Whether your course feels like a quick sprint or a year-long marathon, it’s important to check in with your learners every so often to see what their perception is of the course so far and if there are any new needs or interests that have arisen in their English learning journey. Sometimes it may feel a little uncomfortable just asking your learners for feedback out of the blue, and if your questions aren’t specific enough (“Do you like my English classes?”), you might not get any actionable feedback on how to make sure they are engaged and motivated to continue their course with you.
This presentation is very simple– it consists of 5 questions that you can ask your learners periodically to generate a dialogue that makes it easy to express what they are enjoying about class and where they might like to see changes. That last bit about making it easier to express what changes they might like to see is very important. Culture plays a big role in how people communicate and what they consider to be polite or impolite, and it can be difficult for teachers to predict or understand that dynamic at times. However, the questions in the Course Checkpoint allow you to ask about specific aspects of the course in a way that makes it easy for your students to pinpoint areas for improvement or discuss a different approach, and when a learner gives you feedback on those points, it will feel like any potential critique they make is related to the course and not to you as a teacher or their feelings toward you.
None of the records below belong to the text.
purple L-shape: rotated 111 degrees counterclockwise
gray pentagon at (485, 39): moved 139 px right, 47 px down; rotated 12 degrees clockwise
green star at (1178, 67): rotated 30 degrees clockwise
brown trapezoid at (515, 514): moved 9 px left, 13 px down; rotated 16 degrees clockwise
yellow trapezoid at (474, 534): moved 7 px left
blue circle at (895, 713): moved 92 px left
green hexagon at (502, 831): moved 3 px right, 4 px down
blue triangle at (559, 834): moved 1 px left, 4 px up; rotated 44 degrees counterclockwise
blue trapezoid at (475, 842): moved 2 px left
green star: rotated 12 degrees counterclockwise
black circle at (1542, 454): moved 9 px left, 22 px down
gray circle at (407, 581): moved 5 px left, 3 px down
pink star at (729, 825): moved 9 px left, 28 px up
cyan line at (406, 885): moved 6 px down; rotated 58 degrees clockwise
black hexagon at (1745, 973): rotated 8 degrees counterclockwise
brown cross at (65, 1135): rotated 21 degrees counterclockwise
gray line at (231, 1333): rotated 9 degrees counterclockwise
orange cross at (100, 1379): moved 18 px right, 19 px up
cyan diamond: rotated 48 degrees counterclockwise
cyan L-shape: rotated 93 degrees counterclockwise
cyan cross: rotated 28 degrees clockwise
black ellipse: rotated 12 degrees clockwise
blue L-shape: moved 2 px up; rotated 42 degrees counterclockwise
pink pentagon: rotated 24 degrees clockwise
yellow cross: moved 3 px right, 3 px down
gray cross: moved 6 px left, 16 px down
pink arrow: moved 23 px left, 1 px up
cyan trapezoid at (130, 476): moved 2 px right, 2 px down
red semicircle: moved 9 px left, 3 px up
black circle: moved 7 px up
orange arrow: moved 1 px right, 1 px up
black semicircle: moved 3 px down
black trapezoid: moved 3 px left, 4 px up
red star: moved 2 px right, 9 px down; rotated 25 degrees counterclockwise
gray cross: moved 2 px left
Opening up that type of conversation with your learners is a great way to help them feel that the course you’re teaching is meeting their needs, and helps keep them motivated because they have a say in what happens in their classes. It’s a great way to ensure learners keep attending class, and to book their next course or set of classes with you once the current set of hours is completed.
The best way to implement this type of check-in with your learners is to first decide how frequently you’d like to do it– it could be once per month, every quarter of the course you complete, after each test or at the end of each module you complete, etc. Decide what feels reasonable and then, when it’s time to use the Course Checkpoint tool, reserve around 15 minutes at the end of the lesson to ask these questions.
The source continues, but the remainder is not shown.